Years after the fall of the Berlin Wall—and everything that went with that—we spend some time watching the former Warden of a Stasi prison. His wife has left him, his adult daughter is having questions about him, and he's still trying to adjust to the world he finds himself in and what the world thinks of his former career.

This was powerful stuff. I don't know what else to say—for the longest time, you find yourself pulling for a guy you'd typically think was a monster (thankfully, while never thinking he was a stand-up guy). And then...well, maybe your perspective shifts a bit.

I could not finish this one—I'm willing to believe that there's a decent ending to this, and there was a compelling reason to deal with this amount of darkness. But, I just couldn't finish it because of the subject matter.

This story is about a couple of North Korean men who defected to the South (one willingly, the other possibly less-so).

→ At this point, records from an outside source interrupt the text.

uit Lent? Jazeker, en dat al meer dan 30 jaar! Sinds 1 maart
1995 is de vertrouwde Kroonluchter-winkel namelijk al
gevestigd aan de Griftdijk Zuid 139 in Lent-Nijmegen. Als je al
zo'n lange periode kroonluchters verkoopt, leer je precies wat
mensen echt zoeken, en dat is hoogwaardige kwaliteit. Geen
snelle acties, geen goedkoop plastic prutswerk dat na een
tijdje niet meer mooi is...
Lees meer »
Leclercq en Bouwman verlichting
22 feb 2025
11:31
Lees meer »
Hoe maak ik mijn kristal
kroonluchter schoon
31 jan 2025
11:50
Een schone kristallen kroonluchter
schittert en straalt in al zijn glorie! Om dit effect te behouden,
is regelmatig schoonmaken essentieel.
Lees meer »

Culture shock isn't the right way to describe what they're going through. I hope this doesn't come across as dismissive—but it's almost like Brooks Hatlen's time after being paroled in The Shawshank Redemption, that's the quickest way I have to describe their adjustment.

This story is just stunningly good, and it makes sense that the collection is named for it.

This wasn't a collection I could sit down and read back-to-back stories in. Frequently I had to take a day or more off between them (and sometimes I ended up taking more for other reasons)—Allyson Johnson's recent WWW Wednesday comments* indicate that I'm not the only one who reacts this way.

* I'm expecting her to tell me how wrong I am about "Darkness Falls," incidentally.

The stories, the points of view, the characters, circumstances, etc., etc., etc. are so varied from story to story that it's hard to consider them as a collection. But here's a few takeaways:

Adam Johnson can write. Seriously great stuff.
Adam Johnson will make you think. Particularly about things you haven't spent (much?) time on before or actively try to stay away from.
Adam Johnson will make you feel all sorts of things that you didn't expect.
Adam Johnson will not take a story where you expect or necessarily want him to. Until it's over and you'll regret your earlier dissension.
Did I mention that this man can write?

I don't know what else to say beyond that I'm glad Allyson put this on my radar, and I'm definitely recommending 5/6 of this to you all.
… (lisätietoja)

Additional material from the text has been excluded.